Iran's President Mahmoud Ahmadinejad (right) and first vice-president Esfandiar Rahim Mashaei: Mr  Mashaie has been accused of putting the president under a spell.

Ahmadinejad launches own attack on 'occult' in Iran

In a bid to divert attention from allegations that some of his allies, including his chief of staff, are involved in black magic and exorcism, the Iranian president is clamping down on divination, exorcism and 'devil worship'.

Mahmoud Ahmadinejad's government is seeking to divert attention from hardline rivals' allegations that some of the Iranian president's allies, including his chief of staff, are involved in black magic and exorcism.

The government is doing so by assuming the leading role in the battle against occult practices and nonconformist ideologies.

Alireza Afshar, acting interior minister in executive affairs, told Nasim Online, a news website, that the ministry had commissioned a non-governmental organisation to identify those engaged in divination and exorcism as well as "deviant schools of thought and false Gnosticism".

Under Iranian laws various kinds of occultism are punishable by fines and jail terms of up to seven years.

Occult practices such as fortune-telling, divination and black magic have always existed in certain strata of Iranian society and were largely tolerated unless individuals claimed to be victimised or defrauded.

In a later interview Mr Afshar added "devil-worshippers" as subjects of the intended crackdown. Devil-worshipper is the collective term that authorities in Iran often use to refer to underground rock bands and young people dressing unconventionally or "western-style".

A political analyst from Tehran said: "By reducing the fight against occultism to the ordinary diviners and fortune-tellers, and of course launching an attack on nonconformist youth culture, Sufi sects, [and] non-Islamic Gnostic groups such as popular Indian theosophical cults, the government can divert attention, at least for a while, from their own involvement in practice of the occult against their rivals."

Esfandiar Rahim Mashaie, Mr Ahmadinejad's chief of staff, is considered the main cause of the occult brouhaha.

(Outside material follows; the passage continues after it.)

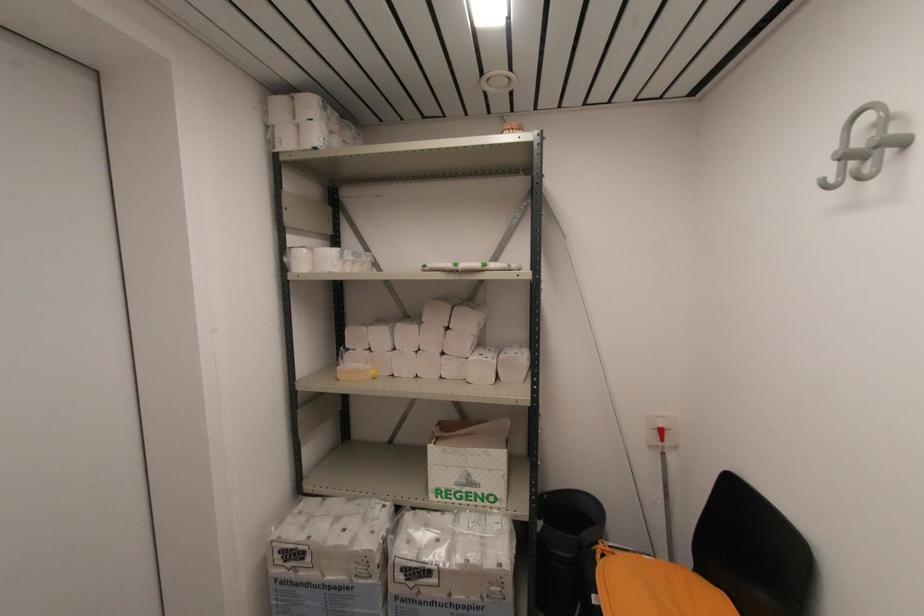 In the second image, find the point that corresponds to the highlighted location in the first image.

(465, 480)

Ayatollah Mohammad Taqi Mesbah Yazdi, a hardline cleric who was once thought to be Mr Ahmadinejad's mentor, recently claimed that Mr Mashaie had cast a spell on Mr Ahmadinejad. As many as 25 men associated with Mr Mashaie were arrested last month on charges of sorcery and black magic.

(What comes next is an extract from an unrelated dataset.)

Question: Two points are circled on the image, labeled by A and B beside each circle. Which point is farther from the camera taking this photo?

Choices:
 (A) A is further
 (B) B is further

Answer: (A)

Hardline websites claimed one of these men, Ali Yaqubi, had gained supernatural powers by desecrating the Quran and invoking Satan and evil spirits.

Neither Mr Ahmadinejad's hardline rivals in the parliament and the judiciary nor the clergy challenge the belief in the existence of supernatural beings such as the jinn, but they claim the "deviant circle", the president's men, have been using the power of the supernatural beings towards evil ends.

"Their rivals are not less guilty of resorting to occult practices. They have their own divinators, too, and maybe even exorcists," the analyst said.

"This may well be an opportunity to threaten to expose the pro-clergy rivals' engagement in similar practices. The clerical establishment can't tolerate being marginalised by the spread of occultism of the kind the political alliance that has formed around Mr Ahmadinejad is promulgating.

"These men challenge the authority of the traditional clerics by claiming to have their own means of acquiring the truth, without any help from the clergy. The clergy has every reason to fear losing its status and becoming redundant if an alternative is found in occult practices and beliefs."